Let’s Call a Spade a Spade
No growth can happen if we make maintenance of your comfort zone the top priority, so set aside for a moment what might be offensive to who. What discussions and actions are most likely to spur positive, long-term change?
We could start by acknowledging that our bulging waistlines are not normal or healthy. For example, when data comes out that the average woman’s dress size has risen from a 14 to a 16 in just the past decade, the general reaction was some variation of: “this should be celebrated and promoted so that people evolve to the new norm, and so that people upset about being size 16 or more, feel better.”
We are not even allowed to mention the elephant in the room: rising average dress sizes are yet another indicator of our country’s continued slide into epidemic health disorders. It is not cause for celebration, but rather shows that public health is getting worse, and the consequences are far more dire than mere aesthetics. There are quantifiable health ramifications of creating an environment that demands we all accept size 16 as the new average, without critique.
No one is less of a person for being overweight, but it is a problem to support an environment that normalizes it. Dress size, like BMI, is by no means the best metric. But it is one metric, and for most people, being size 16 isn’t an indicator of good health. Likewise, being size 0 is often not healthy.
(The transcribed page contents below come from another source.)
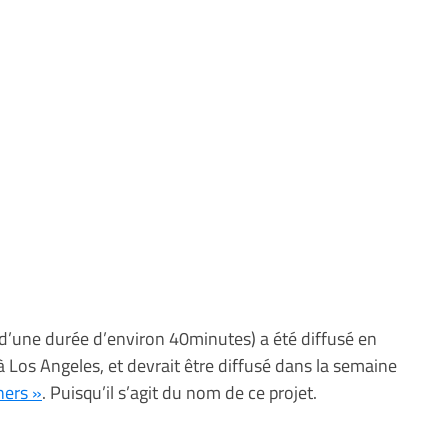
d’une durée d’environ 40minutes) a été diffusé en
à Los Angeles, et devrait être diffusé dans la semaine
ners »
. Puisqu’il s’agit du nom de ce projet.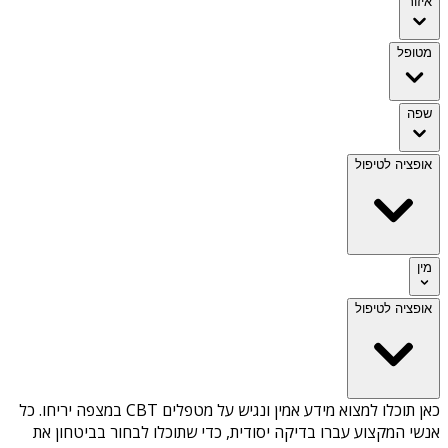
איזור
מטופל
שפה
אופציה לטיפול
מין
אופציה לטיפול
כאן תוכלו למצוא מידע אמין ונגיש על
מטפלים CBT במצפה יריחו
. כל
אנשי המקצוע עברו בדיקה יסודית, כדי שתוכלו לבחור בביטחון את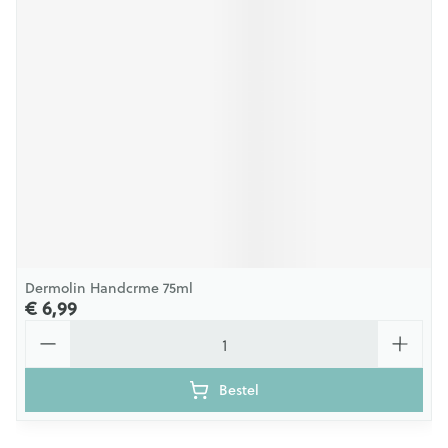
Dermolin Handcrme 75ml
€ 6,99
Aantal
Bestel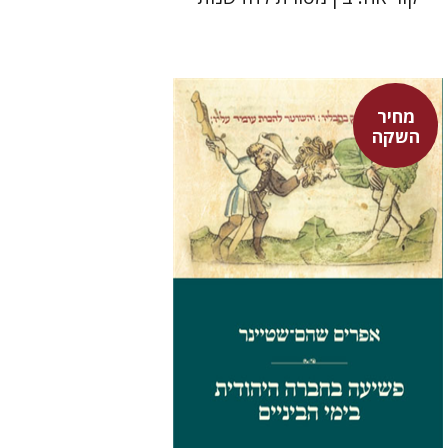
מחיר
השקה
אפרים שהם-שטיינר
מחיר השקה
$29
$42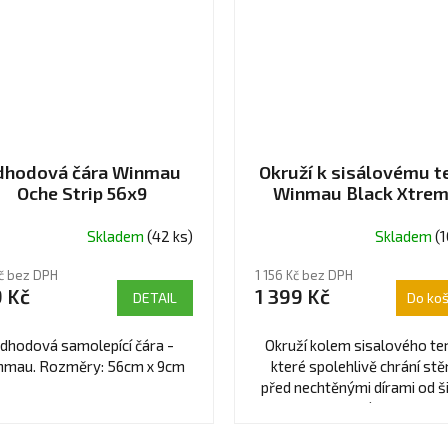
dhodová čára Winmau
Okruží k sisálovému te
Oche Strip 56x9
Winmau Black Xtre
Skladem
(42 ks)
Skladem
(1
Kč bez DPH
1 156 Kč bez DPH
 Kč
1 399 Kč
DETAIL
Do koš
dhodová samolepící čára -
Okruží kolem sisalového ter
nmau. Rozměry: 56cm x 9cm
které spolehlivě chrání st
před nechtěnými dírami od š
při nepřesných hodech.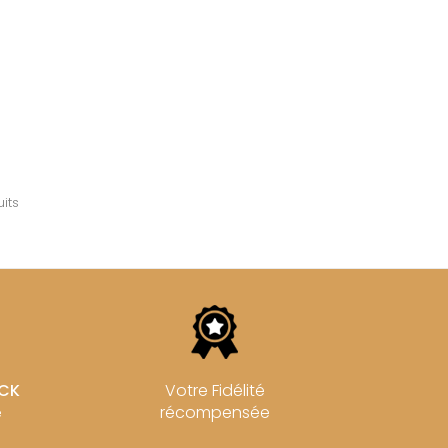
its
OCK
Votre Fidélité
récompensée
e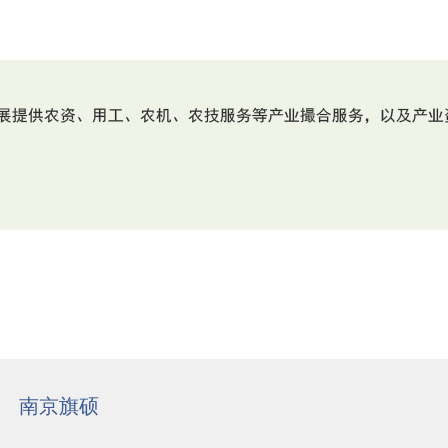
/
南京旗硕
/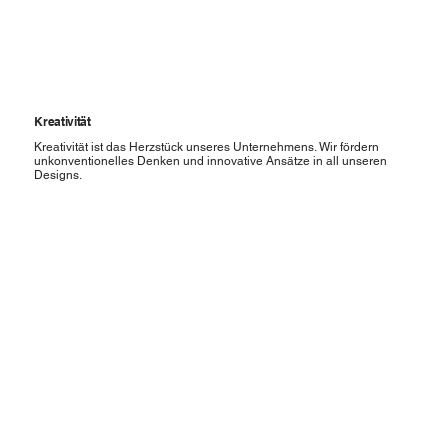
Kreativität
Kreativität ist das Herzstück unseres Unternehmens. Wir fördern
unkonventionelles Denken und innovative Ansätze in all unseren
Designs.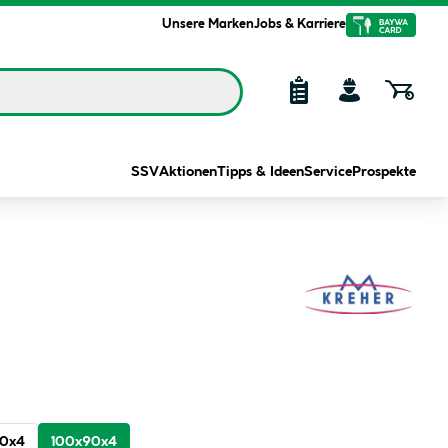
Unsere Marken
Jobs & Karriere
SSV
Aktionen
Tipps & Ideen
Service
Prospekte
0x4
100x90x4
There Are No Solutions Without Open Conversation
When children are already morbidly obese and physically broken by second grade, it is not the child’s fault. But the fact they aren’t to blame for their condition won’t stop it from creating a tremendous obstacle to their happiness and success in life. If we are to reverse this trend, we will be required to discuss it frankly and openly.
To promote a free marketplace of ideas where challenges and solutions are openly explored, we must feel at liberty to make some value judgments. This is far from the environment created today. Self-proclaimed social justice warriors scour the internet, seeking out anyone they can label and ostracize. They sling insults and promote an environment where dialogue is discouraged.
Tim Ferris calls this “bigoteering,” while Mark Manson refers to it as “outrage porn.” I think Ryan Holiday describes it best by illuminating the warnings you probably didn’t notice when your 11th grade English teacher made you read Fahrenheit 451. Captain Beatty, the oldest firefighter, explains to a young Guy Montag:
“We do this because the public doesn’t like to be offended or upset. That’s why we burn books. Its not a government mandate, it’s a mandate from the people to get rid of ideas that are unpleasant.”
Whatever you call it, the result is polarization that paralyzes our efforts to correct a real problem.